Records from a data collection:
________________________________________

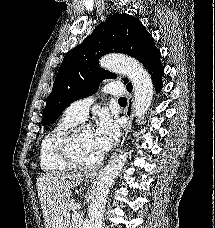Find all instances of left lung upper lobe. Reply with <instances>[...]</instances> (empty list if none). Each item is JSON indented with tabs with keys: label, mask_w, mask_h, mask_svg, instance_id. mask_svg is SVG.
Masks as SVG:
<instances>
[{
	"label": "left lung upper lobe",
	"mask_w": 215,
	"mask_h": 228,
	"mask_svg": "<svg viewBox=\"0 0 215 228\" xmlns=\"http://www.w3.org/2000/svg\"><path fill=\"white\" fill-rule=\"evenodd\" d=\"M157 51L152 36L137 18L126 13L111 15L65 55L46 101L42 125L54 123L69 104L94 94L101 80L117 77L99 67L102 55L124 53L146 68Z\"/></svg>",
	"instance_id": "obj_1"
}]
</instances>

________________________________________

Quote every line of the records above exactly; no picture is to be copied.

Find all instances of left lung upper lobe. Reply with <instances>[...]</instances> (empty list if none). Each item is JSON indented with tabs with keys: label, mask_w, mask_h, mask_svg, instance_id. mask_svg is SVG.
Masks as SVG:
<instances>
[{
	"label": "left lung upper lobe",
	"mask_w": 215,
	"mask_h": 228,
	"mask_svg": "<svg viewBox=\"0 0 215 228\" xmlns=\"http://www.w3.org/2000/svg\"><path fill=\"white\" fill-rule=\"evenodd\" d=\"M157 51L152 36L137 18L126 13L111 15L65 55L46 101L42 125L54 123L69 104L94 94L101 80L117 77L99 67L102 55L124 53L146 68Z\"/></svg>",
	"instance_id": "obj_1"
}]
</instances>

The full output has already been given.